I'm always on the lookout for casual clothes, particularly tops that can be worn with skinny jeans or leggings and I fancy trying the tutorial for this top/tunic.  It's less of a tutorial and more of a drawing marked up in Russian, but it looks simple enough to follow.




Last weekend I was lucky enough to be invited to a fabric/crafting trade show, to help my friend choose dressmaking fabrics for her shop.  (We chose some gorgeous things!).  Whilst browsing the stalls I came across this book, which has some lovely ideas in.  I think it would be a great way to expand on the free motion embroidery I love to do. 

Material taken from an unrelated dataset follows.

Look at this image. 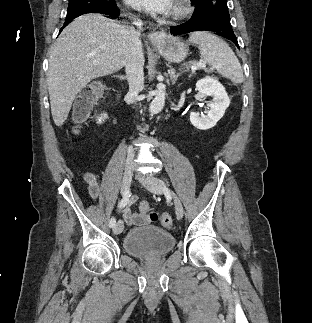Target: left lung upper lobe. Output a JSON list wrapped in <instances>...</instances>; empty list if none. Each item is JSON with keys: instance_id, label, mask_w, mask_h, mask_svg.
<instances>
[{"instance_id": "5c2ea615", "label": "left lung upper lobe", "mask_w": 312, "mask_h": 323, "mask_svg": "<svg viewBox=\"0 0 312 323\" xmlns=\"http://www.w3.org/2000/svg\"><path fill=\"white\" fill-rule=\"evenodd\" d=\"M195 5L194 13L189 21L203 19L207 15L226 14L229 15L227 0H191Z\"/></svg>"}]
</instances>
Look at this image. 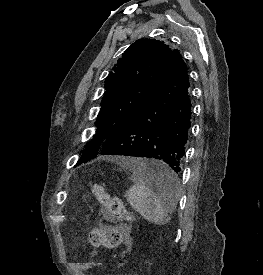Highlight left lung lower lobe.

Have you found any great crafty (or other) things you love this week?  If so, leave me a comment and share them. 

Monday, 16 February 2015

Minerva Blogger Network - Style Arc Claudia Trousers

After my sorry tale last week, I'm back today with something slightly more successful.

For my Minerva project this month I decided to tackle something I’m not quite so confident with and make a pair of trousers.  It’s not the making of the trousers I struggle with, but the fitting.  However I think I’ve done quite a good job with these.
 
 
 
 
 
The wrinkling you see on the side seams isn’t actually there in real life, but it’s hard to pose by yourself using a self timer!
 
I used a Style Arc pattern – the Claudia stretch woven pant.
 
 
 
I highly recommend Style Arc patterns if you like to keep up with fashion.  They release new patterns every month, and they’re pretty good at following current trends in ready to wear clothing.  The downsides are you order the pattern size you want, and that's all you get, so if you need to grade between sizes it can take a bit of work; and they are only sold from their base in Australia – although they do have a selection in a newly created Etsy shop.
 
For my fabric I picked this brown and orange check stretch suiting.  I was initially tempted to go with the same fabric in grey, but decided on the brown for a change.  Unfortunately I forgot to consider the fact that I don’t own much that goes with brown!
 
 
 
 
 
You can see from the pattern drawing above that the trousers have a seam down the front of the legs.  I decided to omit this, as I didn’t fancy another place where I needed to pattern match the fabric.  Omitting this was easy; I just laid the pattern pieces on the fabric with the seam allowances overlapping and cut the fronts as one piece rather than two.
 
 
 
 
 
When I make trousers I often end up with too much fabric in the rear thighs, below my bottom.  This time the fit seems better here.  There is some wrinkling, but it’s no worse than I’d get from a pair of ready to wear trousers, and the bonus is the waist fits me on these!  That’s something that never happens with RTW. 
 
There’s not a lot else to say about these trousers.  They fasten at the side with an invisible zip, and have a waist facing instead of a waistband.  Next time I might try drafting a curved waistband, as the facing does pop out a bit.
 
If you fancy some new trousers I can highly recommend both the fabric and the pattern.  If you like the fabric, but don’t fancy trousers, it would be equally nice for a dress or skirt, or even a jacket.